Malgré un culte indéniable dans la scène emo et metalcore, Underoath n'a pas vraiment réussi à mettre tout le monde d'accord depuis son comeback avec Erase Me (lire notre chronique) en 2018. L'accueil fut assez froid, et même si l'album suivant, Voyeurist (lire notre chronique), est considéré par la majorité comme meilleur, il semble que pour beaucoup de fans le groupe avait perdu ce petit quelque chose qui avait autrefois fait son succès. Si ces deux disques avaient leurs qualités indéniables et des fans qui ont réussi à adhérer aux changements, les avis restaient mitigés sur ce que ce nouvel album allait être : The Place After this One, un nom au message clair, et qui pourrait peut-être changer la donne.

Tout emo kid dans l'âme savait au fil des années qu'un nouvel album d'Underoath allait être un véritable événement. La bande floridienne avait atteint un sommet culte, et sans exagération, on dirait même légendaire. Il faut dire que leur discographie était un sans-faute impressionnant depuis 2004 avec l'arrivée de Spencer Chamberlain derrière le micro sur They're Only Chasing Safety, et ce jusqu'en 2010 avant la séparation du groupe. Quatre albums consécutifs qui auront mis tout le monde d'accord, qui arrivaient à se réinventer sans jamais trop s'éloigner, avec une maîtrise de l'agressivité et de la mélodie proche de la perfection ; et des choix de production calibrés au centimètre près pour un résultat détonant et sans précédent. La formule Underoath était un gage de qualité que personne n'arrivait à suivre, du moins, pas aussi bien : des groupes qui ont voulu faire du Underoath, on pourrait en trouver beaucoup, mais combien sont encore là aujourd'hui ? Souvent imité, rarement égalé.

Mais la qualité à un prix, et derrière cette quête obsessionnelle de la perfection se cachait un groupe épuisé, tendu et plein de rancœurs les uns envers les autres, et une perte de la foi chrétienne pour la plupart des membres, foi qui, pourtant, était autrefois au cœur du groupe, jusqu'à l'obsession. De manière logique, bien qu'ironique, Erase Me et Voyeurist, aussi polarisant soit-ils, sont les seuls albums où Underoath se décrit comme heureux et épanoui, entièrement satisfait du résultat. Est-il cependant possible pour Underoath de ramener tout le monde à bord de nouveau sans négliger ses propres désirs d'expérimentation ?
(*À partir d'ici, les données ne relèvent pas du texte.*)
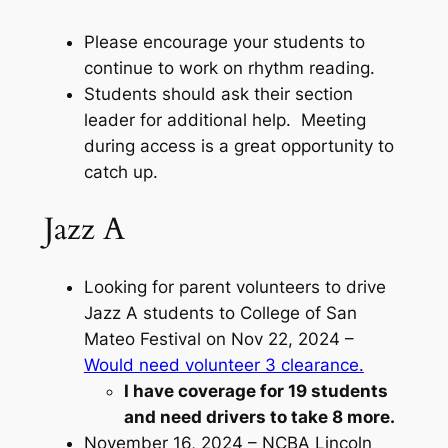
Please encourage your students to
continue to work on rhythm reading.
Students should ask their section
leader for additional help. Meeting
during access is a great opportunity to
catch up.
Jazz A
Looking for parent volunteers to drive
Jazz A students to College of San
Mateo Festival on Nov 22, 2024 –
Would need volunteer 3 clearance.
I have coverage for 19 students
and need drivers to take 8 more.
November 16, 2024 – NCBA Lincoln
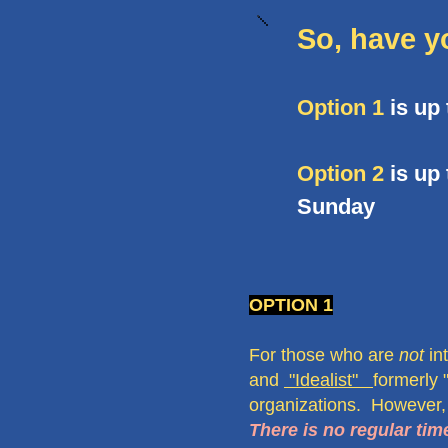
So, have y
Option 1
is up
Option 2
is up 
Sunday
OPTION 1
For those who are
not
in
and
"Idealist"
formerly 
organizations. However,
There is no regular t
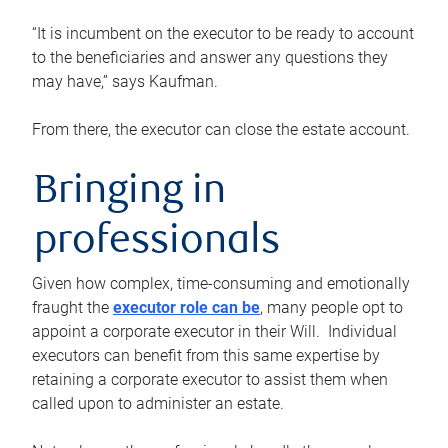
“It is incumbent on the executor to be ready to account
to the beneficiaries and answer any questions they
may have,” says Kaufman.
From there, the executor can close the estate account.
Bringing in
professionals
Given how complex, time-consuming and emotionally
fraught the
executor role can be
, many people opt to
appoint a corporate executor in their Will. Individual
executors can benefit from this same expertise by
retaining a corporate executor to assist them when
called upon to administer an estate.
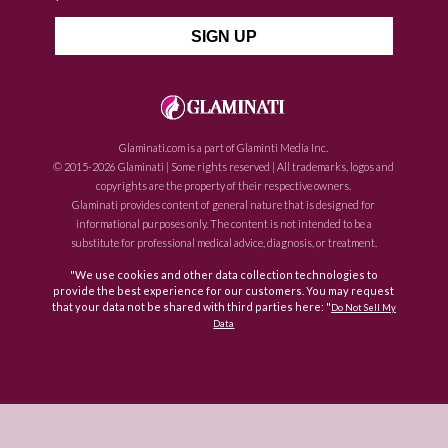
Glaminati.com is a part of Glaminti Media Inc.
© 2015-2026 Glaminati | Some rights reserved | All trademarks, logos and
copyrights are the property of their respective owners.
Glaminati provides content of general nature that is designed for
informational purposes only. The content is not intended to be a
substitute for professional medical advice, diagnosis, or treatment.
"We use cookies and other data collection technologies to
provide the best experience for our customers. You may request
that your data not be shared with third parties here: "
Do Not Sell My
Data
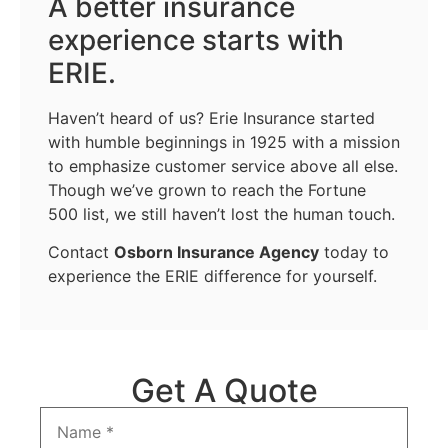
A better insurance
experience starts with
ERIE.
Haven’t heard of us? Erie Insurance started
with humble beginnings in 1925 with a mission
to emphasize customer service above all else.
Though we’ve grown to reach the Fortune
500 list, we still haven’t lost the human touch.
Contact
Osborn Insurance Agency
today to
experience the ERIE difference for yourself.
Get A Quote
Name
*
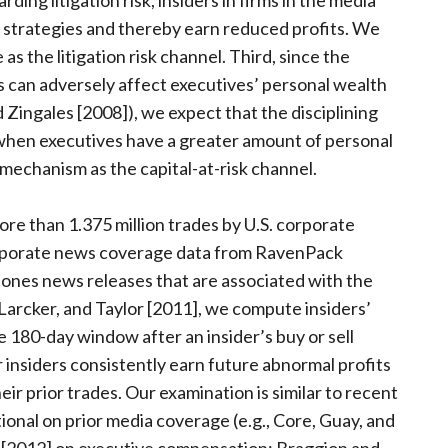
ing litigation risk, insiders in firms in the media
g strategies and thereby earn reduced profits. We
as the litigation risk channel. Third, since the
s can adversely affect executives’ personal wealth
 Zingales [2008]), we expect that the disciplining
when executives have a greater amount of personal
s mechanism as the capital-at-risk channel.
e than 1.375 million trades by U.S. corporate
rporate news coverage data from RavenPack
ones news releases that are associated with the
, Larcker, and Taylor [2011], we compute insiders’
e 180-day window after an insider’s buy or sell
insiders consistently earn future abnormal profits
r prior trades. Our examination is similar to recent
tional on prior media coverage (e.g., Core, Guay, and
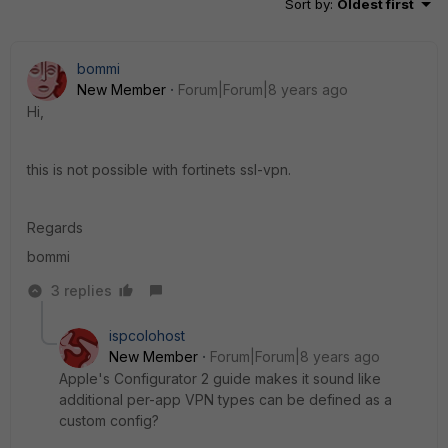
Sort by
:
Oldest first
bommi
New Member
Forum|Forum|8 years ago
Hi,
this is not possible with fortinets ssl-vpn.
Regards
bommi
3 replies
ispcolohost
New Member
Forum|Forum|8 years ago
Apple's Configurator 2 guide makes it sound like
additional per-app VPN types can be defined as a
custom config?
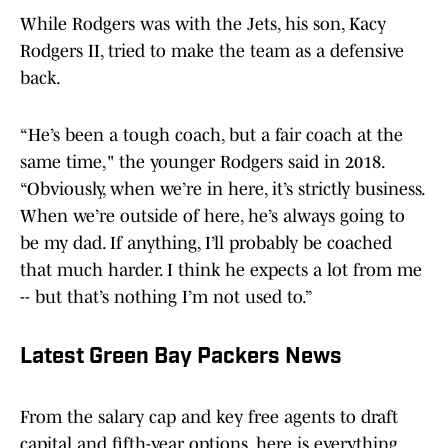
While Rodgers was with the Jets, his son, Kacy
Rodgers II, tried to make the team as a defensive
back.
“He’s been a tough coach, but a fair coach at the
same time," the younger Rodgers said in 2018.
“Obviously, when we’re in here, it’s strictly business.
When we’re outside of here, he’s always going to
be my dad. If anything, I’ll probably be coached
that much harder. I think he expects a lot from me
-- but that’s nothing I’m not used to.”
Latest Green Bay Packers News
From the salary cap and key free agents to draft
capital and fifth-year options, here is everything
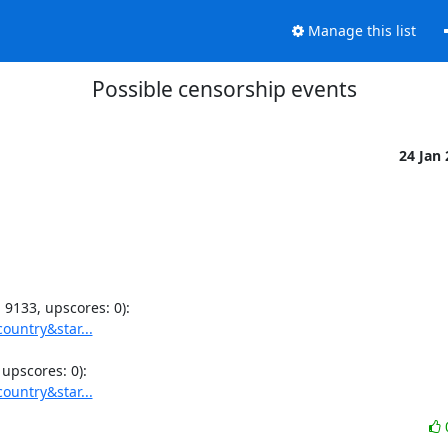
Manage this list
Possible censorship events
24 Jan
ountry&star...
ountry&star...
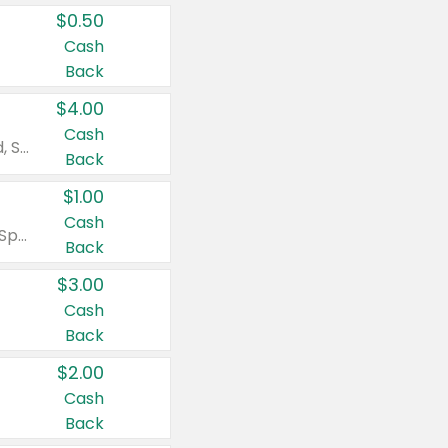
$0.50
Cash
Back
$4.00
Cash
Valid on Colgate Total, Max Fresh, Sensitive, Optic White Advanced, Stain Fighter, Purple or Charcoal toothpastes 3 oz or larger, Colgate 360°, Total, Gum Health, Expert or Optic White toothbrushes , mouthwashes or mouth rinses 16 oz or larger. Excludes 3 pack toothpastes. Items must appear on the same receipt.
Back
$1.00
Cash
Valid on Irish Spring or Softsoap body washes 20 oz or larger, Irish Spring bar soap multi-packs 6 ct or larger, or Softsoap liquid hand soap refills 50 oz.
Back
$3.00
Cash
Back
$2.00
Cash
Back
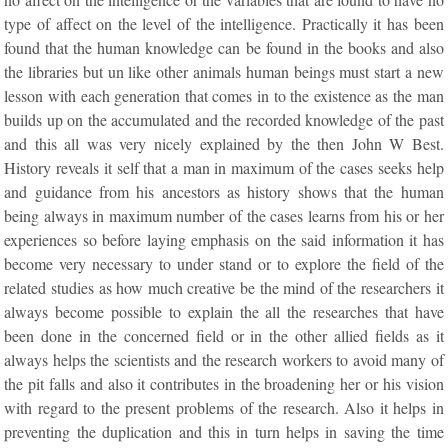
type of affect on the level of the intelligence. Practically it has been
found that the human knowledge can be found in the books and also
the libraries but un like other animals human beings must start a new
lesson with each generation that comes in to the existence as the man
builds up on the accumulated and the recorded knowledge of the past
and this all was very nicely explained by the then John W Best.
History reveals it self that a man in maximum of the cases seeks help
and guidance from his ancestors as history shows that the human
being always in maximum number of the cases learns from his or her
experiences so before laying emphasis on the said information it has
become very necessary to under stand or to explore the field of the
related studies as how much creative be the mind of the researchers it
always become possible to explain the all the researches that have
been done in the concerned field or in the other allied fields as it
always helps the scientists and the research workers to avoid many of
the pit falls and also it contributes in the broadening her or his vision
with regard to the present problems of the research. Also it helps in
preventing the duplication and this in turn helps in saving the time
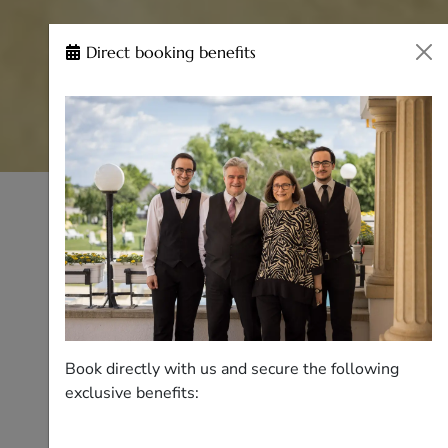
Direct booking benefits
Book directly with us and secure the following
exclusive benefits:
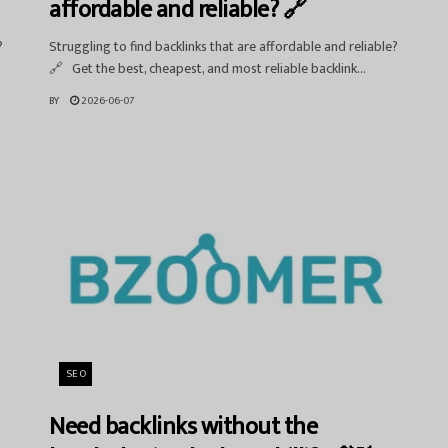
affordable and reliable? 🔗
?
Struggling to find backlinks that are affordable and reliable?
🔗 Get the best, cheapest, and most reliable backlink...
BY
2026-06-07
SEO
Need backlinks without the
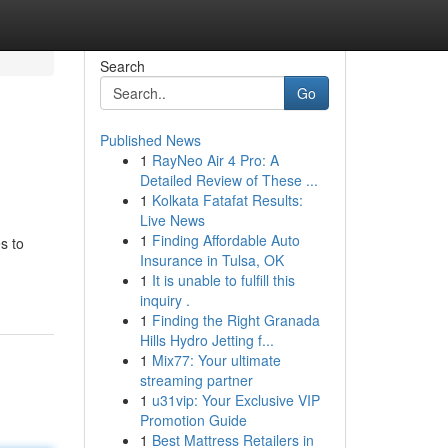
Search
Go
Published News
1
RayNeo Air 4 Pro: A
Detailed Review of These ...
1
Kolkata Fatafat Results:
Live News
1
Finding Affordable Auto
s to
Insurance in Tulsa, OK
1
It is unable to fulfill this
inquiry .
1
Finding the Right Granada
Hills Hydro Jetting f...
1
Mix77: Your ultimate
streaming partner
1
u31vip: Your Exclusive VIP
Promotion Guide
1
Best Mattress Retailers in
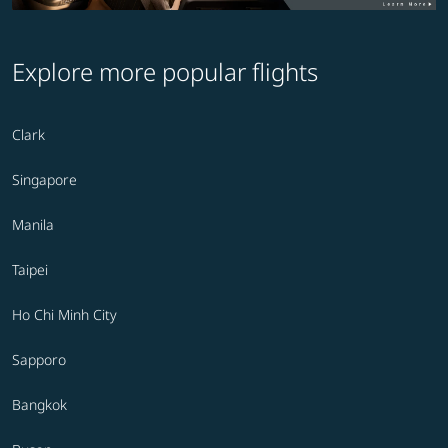
Explore more popular flights
Clark
Singapore
Manila
Taipei
Ho Chi Minh City
Sapporo
Bangkok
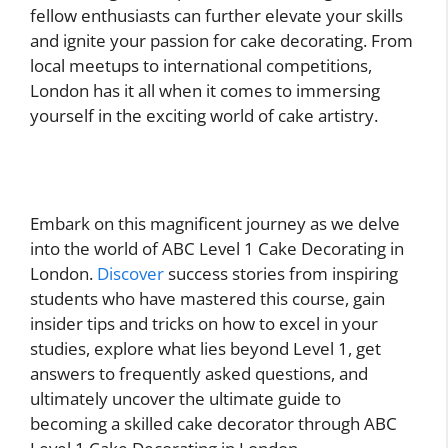
fellow enthusiasts can further elevate your skills
and ignite your passion for cake decorating. From
local meetups to international competitions,
London has it all when it comes to immersing
yourself in the exciting world of cake artistry.
Embark on this magnificent journey as we delve
into the world of ABC Level 1 Cake Decorating in
London.
Discover
success stories from inspiring
students who have mastered this course, gain
insider tips and tricks on how to excel in your
studies, explore what lies beyond Level 1, get
answers to frequently asked questions, and
ultimately uncover the ultimate guide to
becoming a skilled cake decorator through ABC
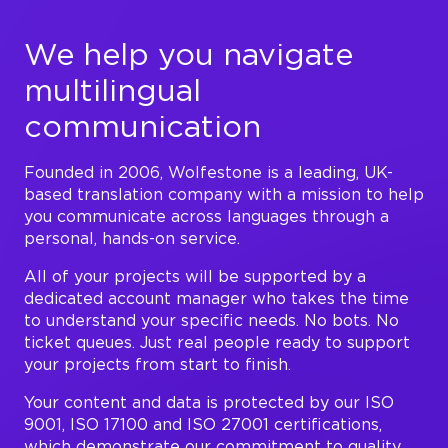
We help you navigate
multilingual
communication
Founded in 2006, Wolfestone is a leading, UK-
based translation company with a mission to help
you communicate across languages through a
personal, hands-on service.
All of your projects will be supported by a
dedicated account manager who takes the time
to understand your specific needs. No bots. No
ticket queues. Just real people ready to support
your projects from start to finish.
Your content and data is protected by our ISO
9001, ISO 17100 and ISO 27001 certifications,
which demonstrate our commitment to quality,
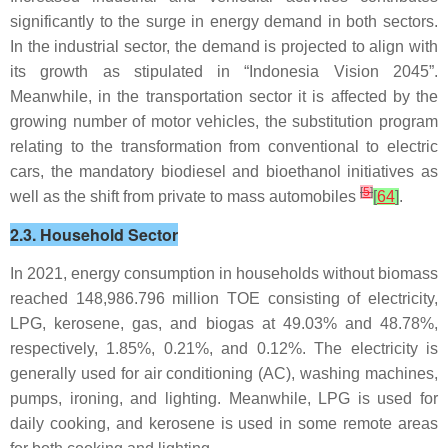
significantly to the surge in energy demand in both sectors.
In the industrial sector, the demand is projected to align with
its growth as stipulated in “Indonesia Vision 2045”.
Meanwhile, in the transportation sector it is affected by the
growing number of motor vehicles, the substitution program
relating to the transformation from conventional to electric
cars, the mandatory biodiesel and bioethanol initiatives as
[
5
]
well as the shift from private to mass automobiles
[
64
]
.
2.3. Household Sector
In 2021, energy consumption in households without biomass
reached 148,986.796 million TOE consisting of electricity,
LPG, kerosene, gas, and biogas at 49.03% and 48.78%,
respectively, 1.85%, 0.21%, and 0.12%. The electricity is
generally used for air conditioning (AC), washing machines,
pumps, ironing, and lighting. Meanwhile, LPG is used for
daily cooking, and kerosene is used in some remote areas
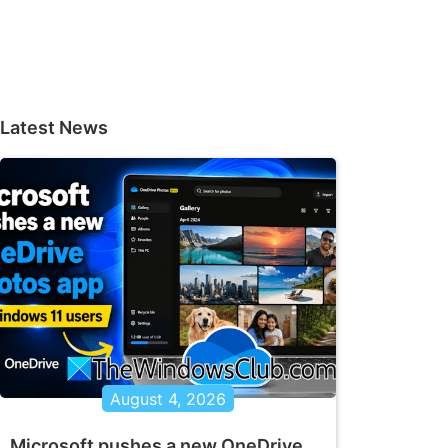
Latest News
August 4, 2026
Microsoft pushes a new OneDrive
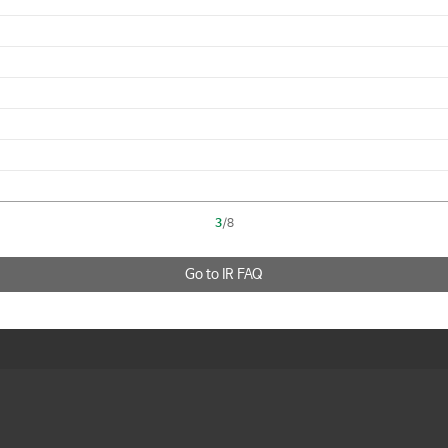
3
/8
Go to IR FAQ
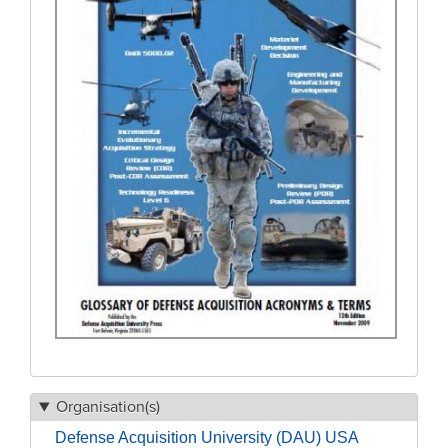
Organisation(s)
Defense Acquisition University (DAU) USA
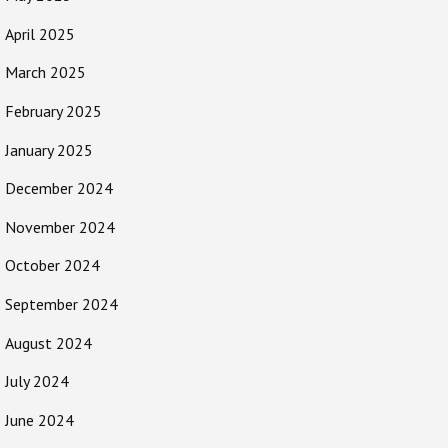
April 2025
March 2025
February 2025
January 2025
December 2024
November 2024
October 2024
September 2024
August 2024
July 2024
June 2024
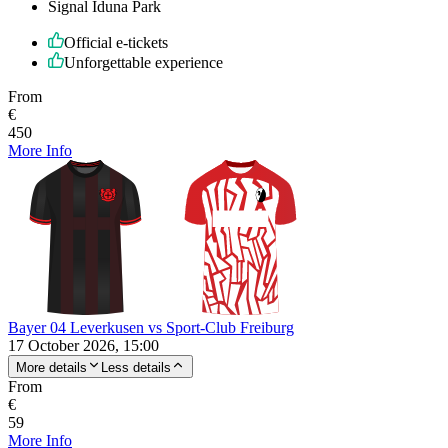
Signal Iduna Park
Official e-tickets
Unforgettable experience
From
€
450
More Info
Bayer 04 Leverkusen vs Sport-Club Freiburg
17 October 2026, 15:00
More details
Less details
From
€
59
More Info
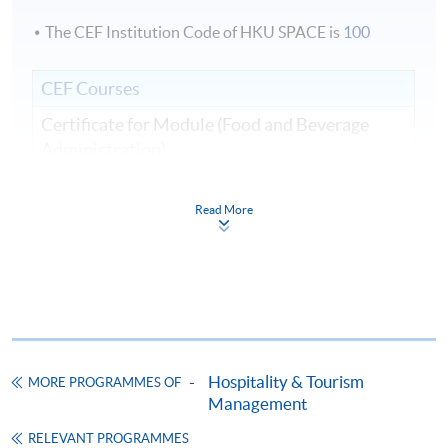
The CEF Institution Code of HKU SPACE is
100
CEF Courses
Certificate for Module (Food and Beverage
Administration)
證書（單元：餐飲業務行政）
COURSE CODE
43C136106
Read More
FEES
$5,200
ENQUIRY
2867-8320
Continuing Education Fund
This course has been included in the list of reimbursable
courses under the Continuing Education Fund.
Hospitality & Tourism
MORE PROGRAMMES OF
Certificate for Module (Food and Beverage Administration)
Management
This course is recognised under the Qualifications
Framework (QF Level [4])
RELEVANT PROGRAMMES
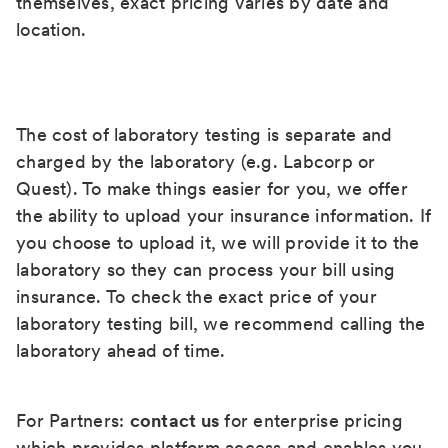
themselves, exact pricing varies by date and
location.
The cost of laboratory testing is separate and
charged by the laboratory (e.g. Labcorp or
Quest). To make things easier for you, we offer
the ability to upload your insurance information. If
you choose to upload it, we will provide it to the
laboratory so they can process your bill using
insurance. To check the exact price of your
laboratory testing bill, we recommend calling the
laboratory ahead of time.
For Partners:
contact us
for enterprise pricing
which provides platform access and enables you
Certains des singles sortis avant l'album avaient déjà annoncé la couleur : "Generation No surrender" et "Survivor's Guilt", deux hymnes de guerre bien énervés contre la religion, qui apportaient des sonorités modernes assez surprenantes, tout en s'avérant plus violents et old school que tout ce que le groupe avait offert depuis longtemps. Deux singles qui, au final, résument parfaitement le disque entier : plutôt que de trouver un petit équilibre entre leur son radio pop rock et EDM accessible et du metalcore bourrin, Underoath a tout simplement décidé de pousser les deux mediums à l'extrême et d'embrasser aussi bien l'un que l'autre pour une tracklist qui balance coup après coup les morceaux les plus simultanément catchy et heavy du groupe depuis son retour. Foncièrement, nous ne sommes pas si loin de ce que nous avons eu sur Voyeurist, The Place After This One en serait même une continuité, mais bien plus consistant et audacieux.


L'écoute est fluide et dynamique, avec des titres comme "Shame", qui maîtrise bien l'exercice couplets hurlé par Spencer avant qu'Aaron Gillespie ne vienne chanter certains des refrains les plus catchy et pop qu'Underoath ait composé de sa carrière, il y a indéniablement une envie de pousser le meilleur de ce que le groupe sait faire tout en continuant son évolution. Un autre excellent exemple serait "Loss" qui sonne comme un titre violent de Disambiguation s'il avait reçu le traitement pop de Erase Me. Le groupe arrive enfin à jouer habilement avec les anciennes et nouvelles influences.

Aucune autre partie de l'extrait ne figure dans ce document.